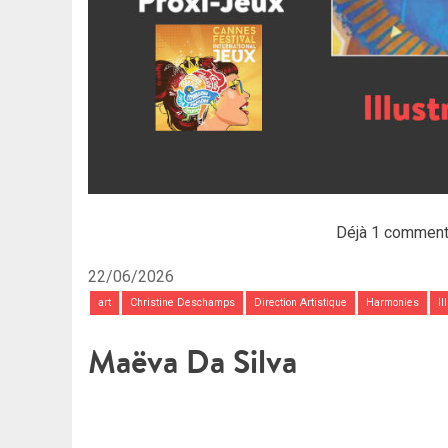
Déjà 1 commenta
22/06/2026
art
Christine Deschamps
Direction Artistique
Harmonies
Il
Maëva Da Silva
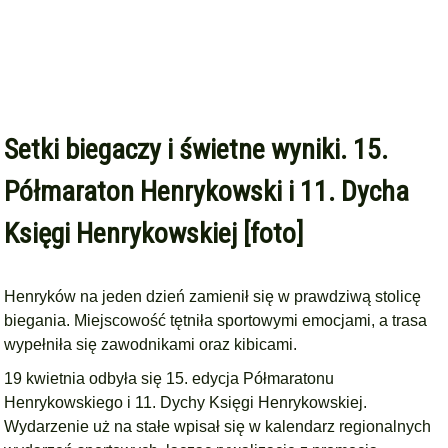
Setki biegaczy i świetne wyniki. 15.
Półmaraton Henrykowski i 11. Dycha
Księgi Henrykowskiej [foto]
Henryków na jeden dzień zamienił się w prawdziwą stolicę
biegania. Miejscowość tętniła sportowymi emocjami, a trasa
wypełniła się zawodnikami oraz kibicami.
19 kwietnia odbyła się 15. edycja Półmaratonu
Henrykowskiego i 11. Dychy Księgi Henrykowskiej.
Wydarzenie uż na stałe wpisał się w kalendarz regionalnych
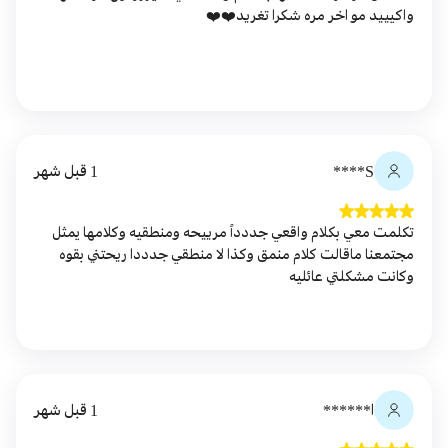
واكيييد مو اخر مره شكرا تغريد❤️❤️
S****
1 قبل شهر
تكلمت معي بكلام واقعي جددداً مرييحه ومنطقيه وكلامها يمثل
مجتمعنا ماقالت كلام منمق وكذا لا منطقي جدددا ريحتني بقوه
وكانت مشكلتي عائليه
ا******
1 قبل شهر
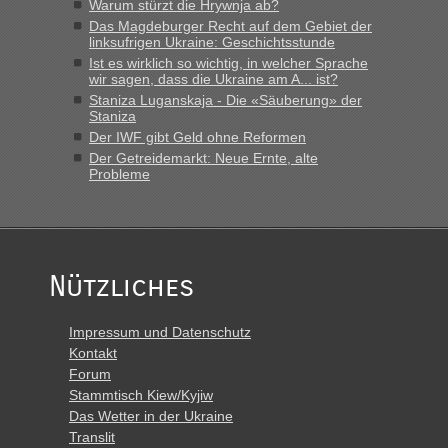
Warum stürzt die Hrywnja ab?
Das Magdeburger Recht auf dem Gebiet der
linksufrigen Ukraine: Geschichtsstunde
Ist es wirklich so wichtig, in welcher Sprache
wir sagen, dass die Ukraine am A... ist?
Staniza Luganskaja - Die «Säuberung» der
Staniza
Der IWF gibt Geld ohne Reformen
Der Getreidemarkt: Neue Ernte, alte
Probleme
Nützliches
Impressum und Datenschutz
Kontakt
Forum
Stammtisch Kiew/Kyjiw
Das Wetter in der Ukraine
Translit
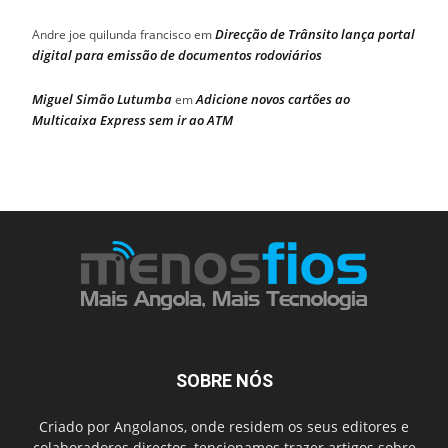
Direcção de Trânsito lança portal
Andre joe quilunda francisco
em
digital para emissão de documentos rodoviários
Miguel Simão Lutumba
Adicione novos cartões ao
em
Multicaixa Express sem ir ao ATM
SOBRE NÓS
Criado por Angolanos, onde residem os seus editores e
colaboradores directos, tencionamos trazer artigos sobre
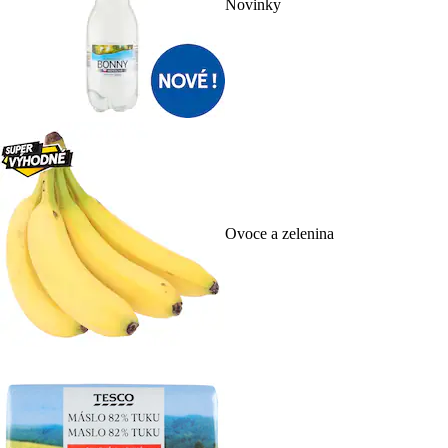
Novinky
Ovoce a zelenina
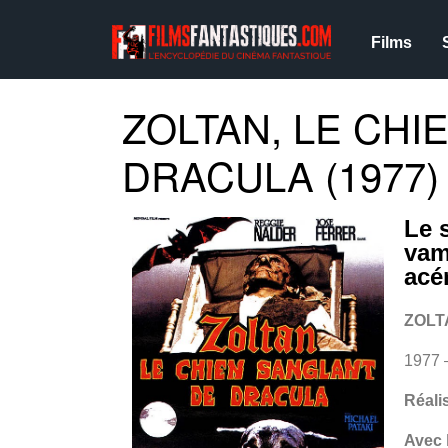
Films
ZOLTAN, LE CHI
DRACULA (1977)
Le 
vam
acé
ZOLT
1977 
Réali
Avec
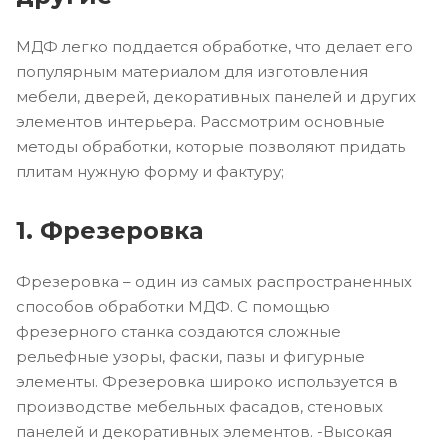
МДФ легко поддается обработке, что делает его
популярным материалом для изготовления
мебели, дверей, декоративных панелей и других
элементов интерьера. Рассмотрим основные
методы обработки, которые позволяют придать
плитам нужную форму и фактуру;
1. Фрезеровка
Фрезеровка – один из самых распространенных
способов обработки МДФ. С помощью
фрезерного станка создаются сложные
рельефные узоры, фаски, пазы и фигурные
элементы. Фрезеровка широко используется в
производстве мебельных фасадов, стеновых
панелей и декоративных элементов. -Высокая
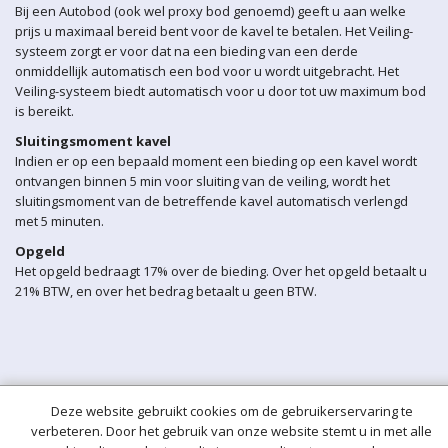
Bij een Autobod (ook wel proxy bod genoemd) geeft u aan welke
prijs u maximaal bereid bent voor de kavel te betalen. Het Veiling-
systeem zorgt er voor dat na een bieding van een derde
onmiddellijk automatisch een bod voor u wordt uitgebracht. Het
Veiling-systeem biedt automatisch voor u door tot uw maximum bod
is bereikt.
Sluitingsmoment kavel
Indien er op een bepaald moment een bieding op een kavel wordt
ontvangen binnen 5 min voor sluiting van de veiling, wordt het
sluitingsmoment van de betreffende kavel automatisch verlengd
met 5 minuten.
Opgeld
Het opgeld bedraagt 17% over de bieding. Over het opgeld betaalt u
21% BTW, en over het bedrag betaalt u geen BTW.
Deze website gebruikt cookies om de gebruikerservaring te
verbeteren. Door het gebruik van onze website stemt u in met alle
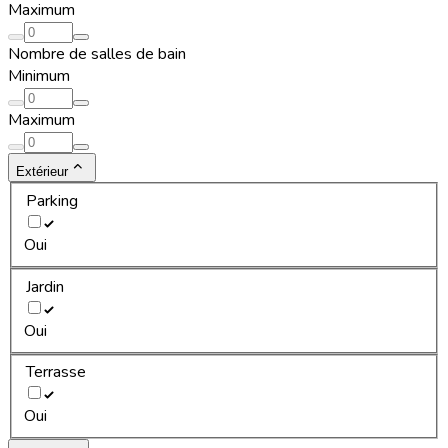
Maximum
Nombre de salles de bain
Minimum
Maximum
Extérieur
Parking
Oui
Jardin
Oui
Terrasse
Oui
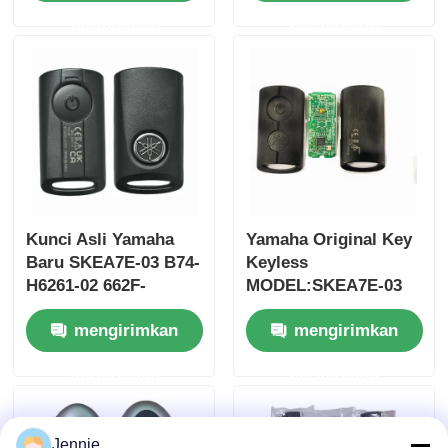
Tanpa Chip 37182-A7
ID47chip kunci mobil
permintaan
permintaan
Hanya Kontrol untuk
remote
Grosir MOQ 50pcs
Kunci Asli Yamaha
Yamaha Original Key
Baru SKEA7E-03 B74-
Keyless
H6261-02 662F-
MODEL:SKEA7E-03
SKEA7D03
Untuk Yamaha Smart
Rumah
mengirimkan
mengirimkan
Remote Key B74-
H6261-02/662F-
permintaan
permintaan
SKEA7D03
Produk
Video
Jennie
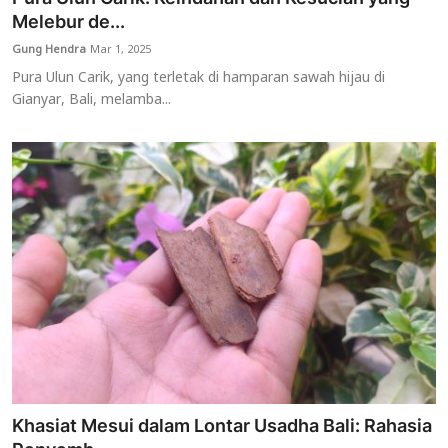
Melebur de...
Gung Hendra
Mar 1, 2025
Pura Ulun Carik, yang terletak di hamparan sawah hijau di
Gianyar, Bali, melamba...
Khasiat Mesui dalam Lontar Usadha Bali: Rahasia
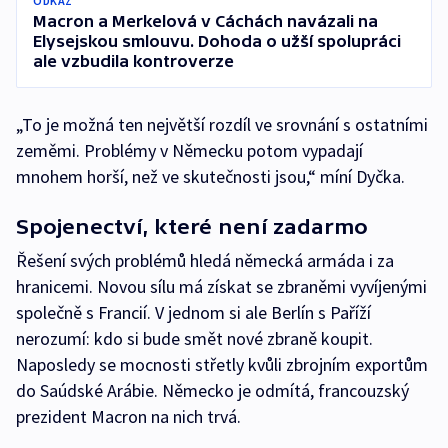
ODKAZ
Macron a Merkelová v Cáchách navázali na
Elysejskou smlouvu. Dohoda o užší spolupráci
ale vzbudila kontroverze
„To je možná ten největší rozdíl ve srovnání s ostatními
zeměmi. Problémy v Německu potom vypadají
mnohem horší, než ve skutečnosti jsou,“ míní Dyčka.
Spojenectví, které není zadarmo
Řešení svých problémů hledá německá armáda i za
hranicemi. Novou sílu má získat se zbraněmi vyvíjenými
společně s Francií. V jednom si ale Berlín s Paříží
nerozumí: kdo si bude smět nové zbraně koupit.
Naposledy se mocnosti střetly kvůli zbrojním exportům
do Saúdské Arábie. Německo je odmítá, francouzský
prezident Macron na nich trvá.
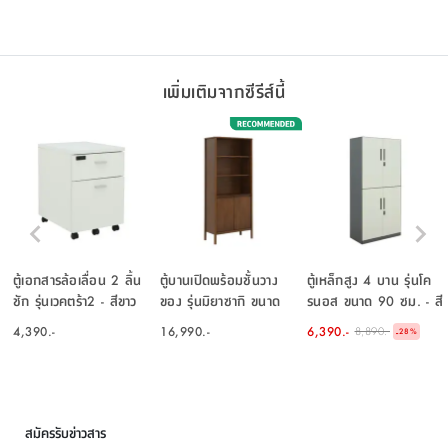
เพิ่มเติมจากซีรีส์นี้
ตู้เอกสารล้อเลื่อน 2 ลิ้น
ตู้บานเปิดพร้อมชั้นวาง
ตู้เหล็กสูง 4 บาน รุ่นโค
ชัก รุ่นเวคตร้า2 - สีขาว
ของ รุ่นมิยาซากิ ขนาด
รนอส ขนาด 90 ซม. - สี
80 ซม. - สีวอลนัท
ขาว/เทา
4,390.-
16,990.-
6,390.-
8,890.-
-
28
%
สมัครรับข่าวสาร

^^^^^^^^^^^^^^^^

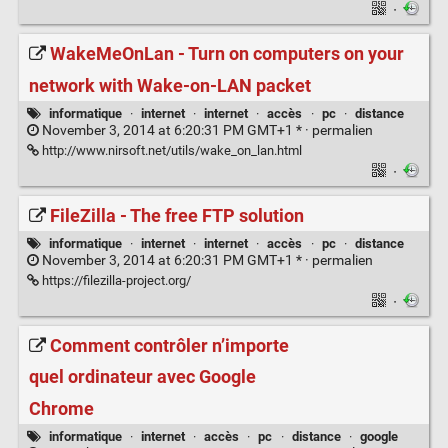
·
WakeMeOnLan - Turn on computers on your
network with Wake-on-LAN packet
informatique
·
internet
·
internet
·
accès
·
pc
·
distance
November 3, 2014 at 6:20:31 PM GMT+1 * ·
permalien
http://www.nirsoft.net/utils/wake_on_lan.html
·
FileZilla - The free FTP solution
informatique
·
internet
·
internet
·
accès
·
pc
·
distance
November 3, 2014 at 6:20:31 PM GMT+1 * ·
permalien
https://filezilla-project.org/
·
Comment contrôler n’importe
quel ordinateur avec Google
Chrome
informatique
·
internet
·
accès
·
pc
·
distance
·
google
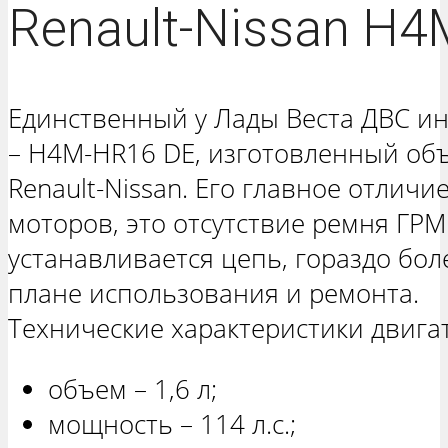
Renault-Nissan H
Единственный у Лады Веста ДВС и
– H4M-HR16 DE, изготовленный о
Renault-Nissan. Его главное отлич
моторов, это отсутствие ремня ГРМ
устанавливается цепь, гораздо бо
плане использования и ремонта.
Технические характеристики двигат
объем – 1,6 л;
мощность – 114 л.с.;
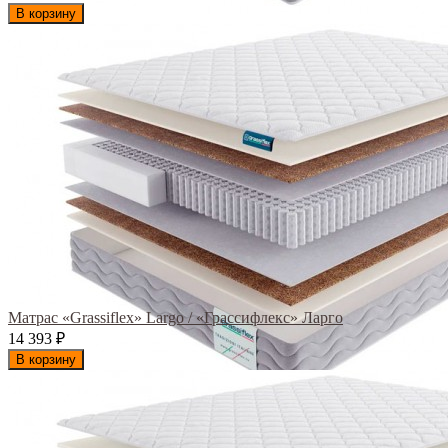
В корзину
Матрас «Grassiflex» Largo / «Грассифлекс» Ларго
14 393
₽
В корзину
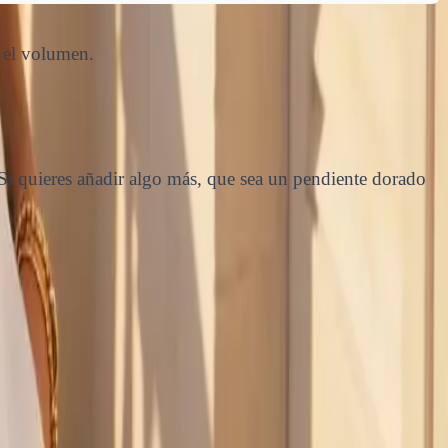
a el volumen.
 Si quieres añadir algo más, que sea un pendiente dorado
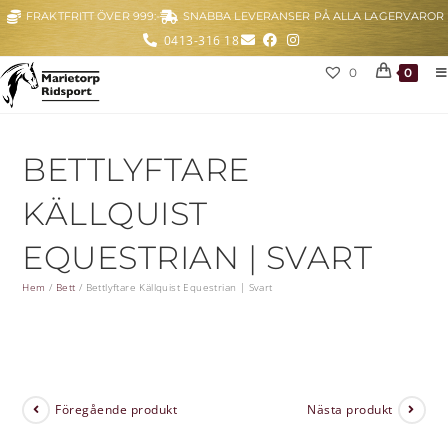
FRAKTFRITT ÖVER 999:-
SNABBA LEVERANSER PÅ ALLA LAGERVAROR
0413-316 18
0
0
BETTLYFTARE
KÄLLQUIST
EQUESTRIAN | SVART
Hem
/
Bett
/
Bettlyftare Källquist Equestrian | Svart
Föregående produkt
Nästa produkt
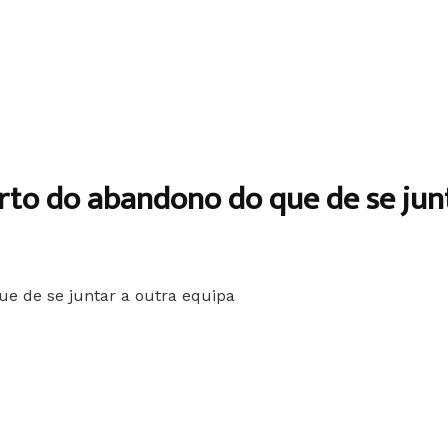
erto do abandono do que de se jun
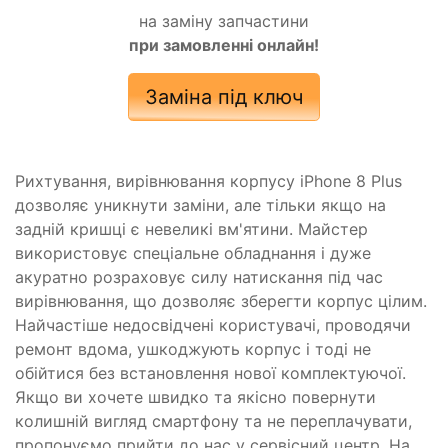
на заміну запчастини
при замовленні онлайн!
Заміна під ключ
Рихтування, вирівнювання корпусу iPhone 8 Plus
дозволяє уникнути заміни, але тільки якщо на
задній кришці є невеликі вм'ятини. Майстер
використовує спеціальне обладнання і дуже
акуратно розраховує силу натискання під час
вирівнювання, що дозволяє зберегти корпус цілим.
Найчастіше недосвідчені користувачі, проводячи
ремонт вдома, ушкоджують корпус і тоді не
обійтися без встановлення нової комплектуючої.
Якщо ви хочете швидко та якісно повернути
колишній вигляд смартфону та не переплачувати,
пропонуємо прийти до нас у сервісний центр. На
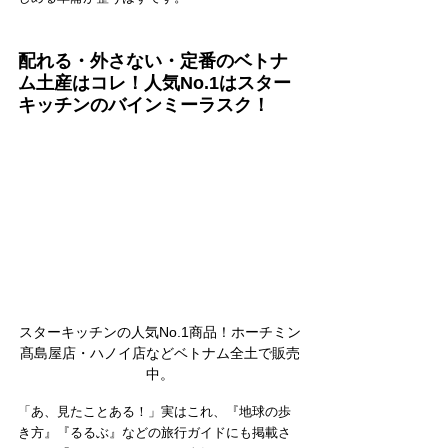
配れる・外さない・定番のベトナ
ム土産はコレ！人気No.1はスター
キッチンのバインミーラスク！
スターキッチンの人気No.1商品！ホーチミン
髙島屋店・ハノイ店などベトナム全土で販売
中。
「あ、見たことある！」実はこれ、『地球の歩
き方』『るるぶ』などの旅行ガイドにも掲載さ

^^^^^^^^^^^^^^^^

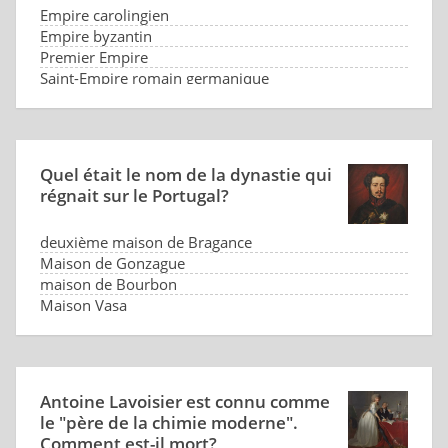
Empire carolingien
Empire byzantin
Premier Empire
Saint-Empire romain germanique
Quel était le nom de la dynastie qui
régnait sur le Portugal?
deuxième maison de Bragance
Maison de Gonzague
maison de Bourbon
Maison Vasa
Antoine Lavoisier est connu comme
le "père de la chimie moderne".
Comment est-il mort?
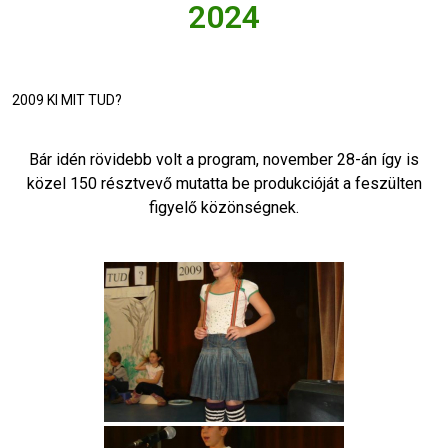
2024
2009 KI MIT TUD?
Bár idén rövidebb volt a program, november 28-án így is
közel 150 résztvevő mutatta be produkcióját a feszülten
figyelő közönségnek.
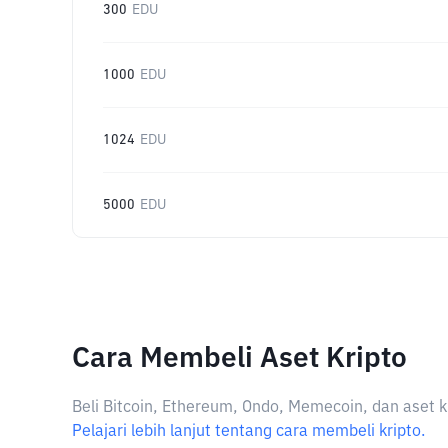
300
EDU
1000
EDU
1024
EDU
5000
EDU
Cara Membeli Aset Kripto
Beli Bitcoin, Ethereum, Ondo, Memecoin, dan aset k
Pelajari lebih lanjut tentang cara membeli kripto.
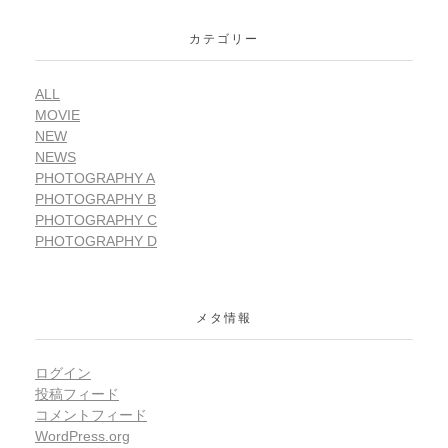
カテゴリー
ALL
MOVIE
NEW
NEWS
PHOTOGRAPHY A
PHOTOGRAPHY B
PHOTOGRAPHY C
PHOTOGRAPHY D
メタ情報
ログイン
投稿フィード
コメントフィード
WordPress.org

^^^^^^^^^^^^^^^^

▶ [Your task]:
Look through the data and gather every line with the string "Ukraine" in it.

▶ [Exercise response]:
linksufrigen Ukraine: Geschichtsstunde
wir sagen, dass die Ukraine am A... ist?
Das Wetter in der Ukraine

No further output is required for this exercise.